Extracted page text data
* * * * * * * * *
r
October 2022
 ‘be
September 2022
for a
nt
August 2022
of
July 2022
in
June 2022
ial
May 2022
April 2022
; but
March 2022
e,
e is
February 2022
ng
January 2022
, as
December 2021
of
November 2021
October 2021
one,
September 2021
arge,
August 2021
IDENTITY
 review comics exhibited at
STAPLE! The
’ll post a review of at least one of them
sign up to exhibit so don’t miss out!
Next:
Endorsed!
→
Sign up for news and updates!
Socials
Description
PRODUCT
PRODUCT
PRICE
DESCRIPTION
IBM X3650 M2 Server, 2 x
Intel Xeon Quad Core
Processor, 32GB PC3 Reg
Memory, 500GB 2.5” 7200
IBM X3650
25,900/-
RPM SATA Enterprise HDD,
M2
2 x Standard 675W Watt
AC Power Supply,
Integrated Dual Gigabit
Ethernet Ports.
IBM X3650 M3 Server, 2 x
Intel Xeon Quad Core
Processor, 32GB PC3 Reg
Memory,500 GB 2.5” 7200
* * * * * * * * *
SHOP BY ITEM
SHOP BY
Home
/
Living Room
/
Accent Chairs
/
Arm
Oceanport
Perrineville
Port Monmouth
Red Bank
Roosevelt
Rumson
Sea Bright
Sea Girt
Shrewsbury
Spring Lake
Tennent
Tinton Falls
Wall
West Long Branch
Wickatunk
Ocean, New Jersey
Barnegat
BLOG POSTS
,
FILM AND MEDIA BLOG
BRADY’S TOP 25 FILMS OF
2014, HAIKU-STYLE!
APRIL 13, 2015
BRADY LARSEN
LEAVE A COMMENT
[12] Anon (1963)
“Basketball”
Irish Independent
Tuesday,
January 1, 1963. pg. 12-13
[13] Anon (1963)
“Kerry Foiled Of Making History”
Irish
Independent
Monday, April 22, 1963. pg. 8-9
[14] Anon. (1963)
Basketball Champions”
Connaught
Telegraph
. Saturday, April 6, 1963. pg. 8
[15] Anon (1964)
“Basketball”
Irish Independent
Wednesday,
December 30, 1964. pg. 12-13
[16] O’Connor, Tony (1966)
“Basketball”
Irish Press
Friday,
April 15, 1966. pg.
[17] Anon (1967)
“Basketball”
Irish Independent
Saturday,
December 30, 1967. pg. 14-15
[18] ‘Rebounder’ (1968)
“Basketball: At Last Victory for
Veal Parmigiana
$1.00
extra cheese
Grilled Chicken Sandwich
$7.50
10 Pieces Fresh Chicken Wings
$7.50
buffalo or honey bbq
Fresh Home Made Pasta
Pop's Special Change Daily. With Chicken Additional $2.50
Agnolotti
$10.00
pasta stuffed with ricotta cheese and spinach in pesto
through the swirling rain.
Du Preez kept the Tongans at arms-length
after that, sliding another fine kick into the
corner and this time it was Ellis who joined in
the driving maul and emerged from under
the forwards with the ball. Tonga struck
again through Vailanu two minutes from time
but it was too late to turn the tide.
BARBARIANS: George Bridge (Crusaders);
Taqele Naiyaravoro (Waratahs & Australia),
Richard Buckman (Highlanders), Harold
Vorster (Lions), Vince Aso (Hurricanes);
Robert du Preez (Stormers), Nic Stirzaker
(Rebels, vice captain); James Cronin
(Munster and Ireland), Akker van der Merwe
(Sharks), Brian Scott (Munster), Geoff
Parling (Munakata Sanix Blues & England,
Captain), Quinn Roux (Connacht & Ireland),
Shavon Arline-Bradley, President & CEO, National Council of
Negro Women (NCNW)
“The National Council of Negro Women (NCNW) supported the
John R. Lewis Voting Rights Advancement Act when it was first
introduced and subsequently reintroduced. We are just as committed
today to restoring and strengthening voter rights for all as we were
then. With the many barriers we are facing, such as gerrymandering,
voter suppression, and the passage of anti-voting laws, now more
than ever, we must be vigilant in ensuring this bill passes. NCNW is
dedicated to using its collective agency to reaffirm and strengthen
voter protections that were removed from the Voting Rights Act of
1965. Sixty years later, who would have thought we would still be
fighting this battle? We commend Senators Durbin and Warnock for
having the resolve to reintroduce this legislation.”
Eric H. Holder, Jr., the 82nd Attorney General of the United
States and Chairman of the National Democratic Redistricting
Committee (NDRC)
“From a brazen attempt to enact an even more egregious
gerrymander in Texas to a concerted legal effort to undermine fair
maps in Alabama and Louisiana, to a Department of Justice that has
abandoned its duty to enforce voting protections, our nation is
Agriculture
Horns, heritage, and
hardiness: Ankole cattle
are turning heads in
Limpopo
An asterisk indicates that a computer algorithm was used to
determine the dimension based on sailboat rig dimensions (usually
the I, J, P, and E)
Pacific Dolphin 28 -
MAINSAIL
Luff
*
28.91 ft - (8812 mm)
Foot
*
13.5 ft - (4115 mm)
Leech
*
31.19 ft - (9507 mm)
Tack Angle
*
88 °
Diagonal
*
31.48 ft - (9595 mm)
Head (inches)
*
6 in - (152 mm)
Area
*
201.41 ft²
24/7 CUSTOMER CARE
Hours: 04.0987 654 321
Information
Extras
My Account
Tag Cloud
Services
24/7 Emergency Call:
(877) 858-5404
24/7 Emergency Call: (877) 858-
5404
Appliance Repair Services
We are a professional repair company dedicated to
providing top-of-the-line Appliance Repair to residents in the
* * * * * * * * *
● Brief: Only the lines above from the line with "then. With the" to the line with "1965. Sixty years", those two lines included, should be reproduced exactly.

● Response to this exercise:
then. With the many barriers we are facing, such as gerrymandering,
voter suppression, and the passage of anti-voting laws, now more
than ever, we must be vigilant in ensuring this bill passes. NCNW is
dedicated to using its collective agency to reaffirm and strengthen
voter protections that were removed from the Voting Rights Act of
1965. Sixty years later, who would have thought we would still be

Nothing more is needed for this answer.